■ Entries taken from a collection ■
--

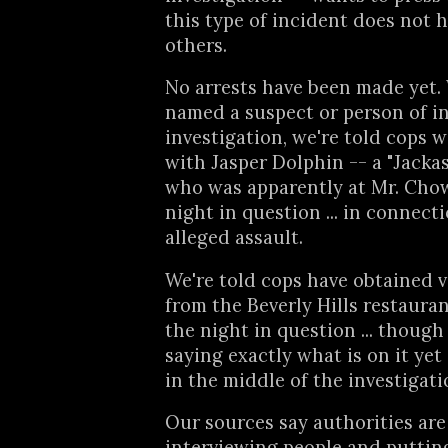
this type of incident does not 
others.
No arrests have been made yet.
named a suspect or person of in
investigation, we're told cops 
with Jasper Dolphin -- a "Jacka
who was apparently at Mr. Chow
night in question ... in connect
alleged assault.
We're told cops have obtained 
from the Beverly Hills restaura
the night in question ... though
saying exactly what is on it yet
in the middle of the investigati
Our sources say authorities are 
interviewing people and putting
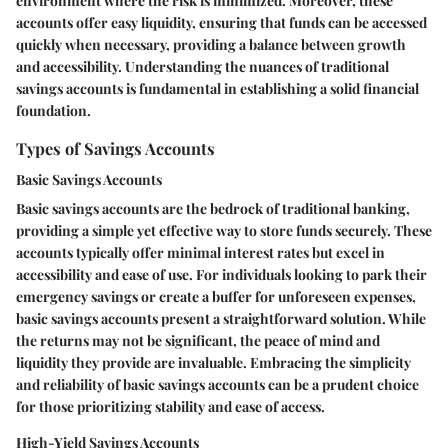
environment where the risk is minimized. Moreover, these
accounts offer easy liquidity, ensuring that funds can be accessed
quickly when necessary, providing a balance between growth
and accessibility. Understanding the nuances of traditional
savings accounts is fundamental in establishing a solid financial
foundation.
Types of Savings Accounts
Basic Savings Accounts
Basic savings accounts are the bedrock of traditional banking,
providing a simple yet effective way to store funds securely. These
accounts typically offer minimal interest rates but excel in
accessibility and ease of use. For individuals looking to park their
emergency savings or create a buffer for unforeseen expenses,
basic savings accounts present a straightforward solution. While
the returns may not be significant, the peace of mind and
liquidity they provide are invaluable. Embracing the simplicity
and reliability of basic savings accounts can be a prudent choice
for those prioritizing stability and ease of access.
High-Yield Savings Accounts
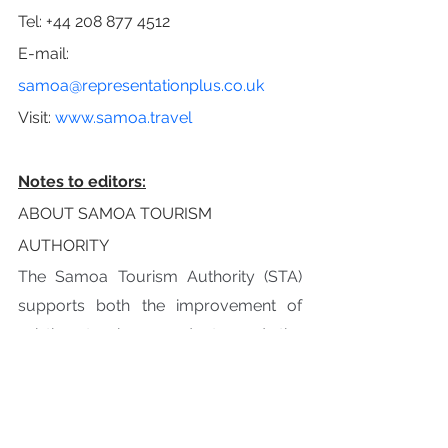
Tel: +44 208 877 4512
E-mail: 
samoa@representationplus.co.uk
Visit: 
www.samoa.travel
Notes to editors:
ABOUT SAMOA TOURISM 
AUTHORITY
The Samoa Tourism Authority (STA) 
supports both the improvement of 
existing tourism products and the 
development of new tourism related 
business and infrastructure. It does 
this through coordinated promotion, 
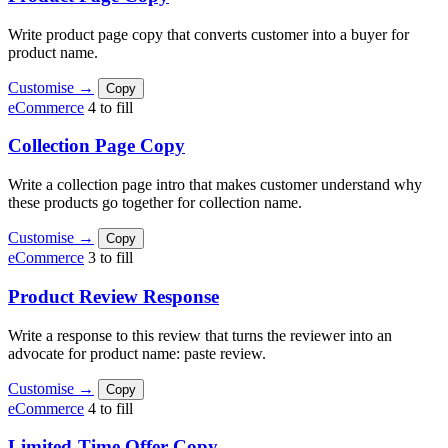
Write product page copy that converts customer into a buyer for
product name.
Customise →
Copy
eCommerce
4 to fill
Collection Page Copy
Write a collection page intro that makes customer understand why
these products go together for collection name.
Customise →
Copy
eCommerce
3 to fill
Product Review Response
Write a response to this review that turns the reviewer into an
advocate for product name: paste review.
Customise →
Copy
eCommerce
4 to fill
Limited-Time Offer Copy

--

■ WHAT IS NEEDED ■
Could you copy out every record exactly, minus the pictures?

■ SOLVED EXERCISE ■
this type of incident does not 
others.
No arrests have been made yet.
named a suspect or person of in
investigation, we're told cops 
with Jasper Dolphin -- a "Jacka
who was apparently at Mr. Chow
night in question ... in connect
alleged assault.
We're told cops have obtained 
from the Beverly Hills restaura
the night in question ... though
saying exactly what is on it yet
in the middle of the investigati
Our sources say authorities are 
interviewing people and putting
environment where the risk is minimized. Moreover, these
accounts offer easy liquidity, ensuring that funds can be accessed
quickly when necessary, providing a balance between growth
and accessibility. Understanding the nuances of traditional
savings accounts is fundamental in establishing a solid financial
foundation.
Types of Savings Accounts
Basic Savings Accounts
Basic savings accounts are the bedrock of traditional banking,
providing a simple yet effective way to store funds securely. These
accounts typically offer minimal interest rates but excel in
accessibility and ease of use. For individuals looking to park their
emergency savings or create a buffer for unforeseen expenses,
basic savings accounts present a straightforward solution. While
the returns may not be significant, the peace of mind and
liquidity they provide are invaluable. Embracing the simplicity
and reliability of basic savings accounts can be a prudent choice
for those prioritizing stability and ease of access.
High-Yield Savings Accounts
Tel: +44 208 877 4512
E-mail: 
samoa@representationplus.co.uk
Visit: 
www.samoa.travel
Notes to editors:
ABOUT SAMOA TOURISM 
AUTHORITY
The Samoa Tourism Authority (STA) 
supports both the improvement of 
existing tourism products and the 
development of new tourism related 
business and infrastructure. It does 
this through coordinated promotion, 
Write product page copy that converts customer into a buyer for
product name.
Customise →
Copy
eCommerce
4 to fill
Collection Page Copy
Write a collection page intro that makes customer understand why
these products go together for collection name.
Customise →
Copy
eCommerce
3 to fill
Product Review Response
Write a response to this review that turns the reviewer into an
advocate for product name: paste review.
Customise →
Copy
eCommerce
4 to fill
Limited-Time Offer Copy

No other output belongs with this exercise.